Abridged Version History

Missing History

From 2017.06.28 onward, this Fossil repository has the full checkin-by-checkin history of the MySQL++ project, plus material that never was available in the old Subversion repository, such as wiki pages like this one.

Prior to that date, the repository contains every released version of MySQL++ from the project's founding in 1998 with version up until the 3.2.3 release made at the end of 2016. Through the rest of this article, I will be making a conscious distinction between checkin-level vs release-level history.

There is one exception: the version 1.7.33 tarball I have archived is damaged, so I elected not to check that partial release into this Fossil repository, causing the revision history to skip from version 1.7.32 to 1.7.34.

That release-level history prior to 2017 was made by unpacking each release tarball in turn, removing all generated files, then checking in the differences relative to the prior tarball. I have archived the Bash script used to do this conversion along with its associated "ignore" rules for those who want to see how this was done.

This means we are also missing all of the checkin comments from the old Subversion repository. Fortunately, we still have the file, which was distilled from that comment stream. It also contains attributions for features not made by the project's current maintainer.

If you only want a summary of who did what in MySQL++, see the CREDITS.txt file.

What Happened?

I went through this process out of necessity: our prior version control host ceased operations without notifying me via any channel I pay attention to. Since we were using Subversion prior to Fossil, that left me with only the release tarballs and a few version checkouts from which to reconstruct the project history.

The Value of History

If I'd chosen to migrate to Fossil before losing access to the Subversion repository and made a checkin-by-checkin conversion instead of this present release-level conversion, the Fossil repository would simply be larger, not appreciably more useful.

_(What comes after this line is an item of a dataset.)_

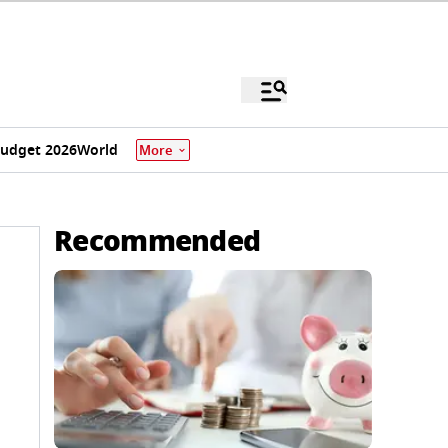
udget 2026
World
More
Recommended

MySQL++ long since became stable enough that old versions are of very little practical interest. Current versions build and work on pretty much every major OS released in the past 10 years or more, and older OSes often have a contemporary MySQL++ package built for them. There simply is very little call for digging into past versions via this version control system.

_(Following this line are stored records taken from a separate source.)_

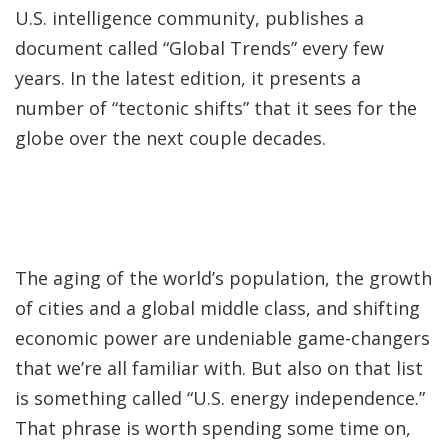
U.S. intelligence community, publishes a
document called “Global Trends” every few
years. In the latest edition, it presents a
number of “tectonic shifts” that it sees for the
globe over the next couple decades.
The aging of the world’s population, the growth
of cities and a global middle class, and shifting
economic power are undeniable game-changers
that we’re all familiar with. But also on that list
is something called “U.S. energy independence.”
That phrase is worth spending some time on,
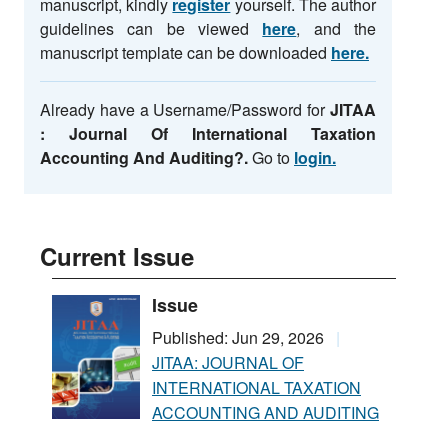
manuscript, kindly
register
yourself. The author
guidelines can be viewed
here
, and the
manuscript template can be downloaded
here.
Already have a Username/Password for
JITAA
: Journal Of International Taxation
Accounting And Auditing
?.
Go to
login.
Current Issue
Issue
Published: Jun 29, 2026
JITAA: JOURNAL OF
INTERNATIONAL TAXATION
ACCOUNTING AND AUDITING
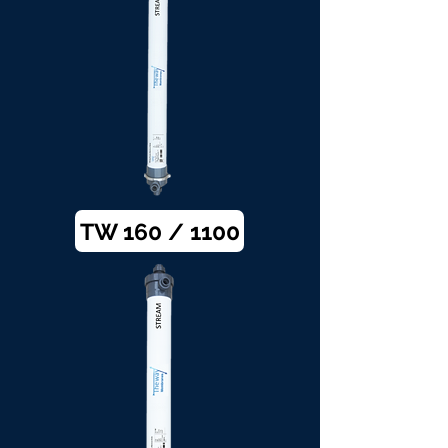
TW 160 / 1100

Since Fossil is a distributed version control system, this means every clone pulls all checked-in versions, but very few people would actually dig back into it.

Having confronted that reality, the question then came down to how much history to try and preserve.

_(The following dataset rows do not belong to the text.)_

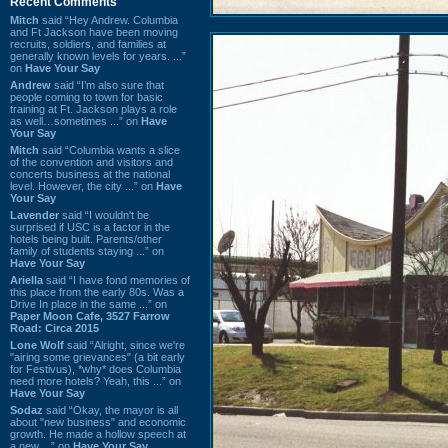
Recent Comments
Mitch
said “Hey Andrew. Columbia
and Ft Jackson have been moving
recruits, soldiers, and families at
generally known levels for years. ...”
on
Have Your Say
Andrew
said “I’m also sure that
people coming to town for basic
training at Ft. Jackson plays a role
as well…sometimes ...” on
Have
Your Say
Mitch
said “Columbia wants a slice
of the convention and visitors and
concerts business at the national
level. However, the city ...” on
Have
Your Say
Lavender
said “I wouldn't be
surprised if USC is a factor in the
hotels being built. Parents/other
family of students staying ...” on
Have Your Say
Ariella
said “I have fond memories of
this place from the early 80s. Was a
Drive In place in the same ...” on
Paper Moon Cafe, 3527 Farrow
Road: Circa 2015
Lone Wolf
said “Alright, since we're
"airing some grievances" (a bit early
for Festivus), *why* does Columbia
need more hotels? Yeah, this ...” on
Have Your Say
Sodaz
said “Okay, the mayor is all
about "new business" and economic
growth. He made a hollow speech at
a new ...” on
Have Your Say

I considered checking in only a handful of epochal versions and leaving it at that. Say, 1.7.9, 1.7.40, plus a selection of 2.x and 3.x releases showing off major stages of the library's development, capped by the current release at the time of conversion, 3.2.3. I rejected this because in all the time of watching the project's mailing list, I did not often see people going back to one of these important historical versions.

I therefore decided that what was most important was to scatter the project's complete release history far and wide, so as to avoid a calamity like this again. I wanted everyone who cloned this Fossil repository to have the ability to replace the current project home page if I disappeared like Gna did. That's the beauty of DVCSes: we have plenty of other examples of source code repository hosts disappearing, necrotizing, or becoming evil.

So Why Is It Smaller?

As of this writing, the size of the cloned repository size is about the same size as the latest release tarball: about 4 MiB. How can this be if the repository contains every released version? There are a couple of major sources of savings.

File Removal

The primary reason for the size savings is that the conversion script removed all the files that can be generated from another file also checked in. For the most part, these generated files are included in release tarballs only as a convenience to the end user of the MySQL++ library, since generating them is a rather involved process, requiring many tools that aren't always easily available.

In rough order of size, the sources of bloat in the release tarballs relative to this Fossil repository are:

See the ignore rule list if you want to know what all is purposely missing from the Fossil repository as compared to the release tarballs.

There are two processes that generate most of the above: the the bootstrap process and make doc. End users of the library are not expected to be able to do either easily, whereas we do burden users of the Fossil repository with that.


There is a second reason for the svelte Fossil clone size: Fossil employs a 2-level compression scheme that ruthlessly squishes out redundancy between checkins.

The first level is delta compression, which stores only the differences between each file that exists in each sibling checkin pair. If a file only had a few characters added to it between releases, only those few characters and a bit of metadata is stored in the repository.

On top of that, Fossil uses gzip compression for each stored artifact. With a primarily-text based repository like this one, that can result in huge savings.

As of this writing, this Fossil repository enjoys an overall 11:1 compression ratio as compared to checking out each version on disk separately.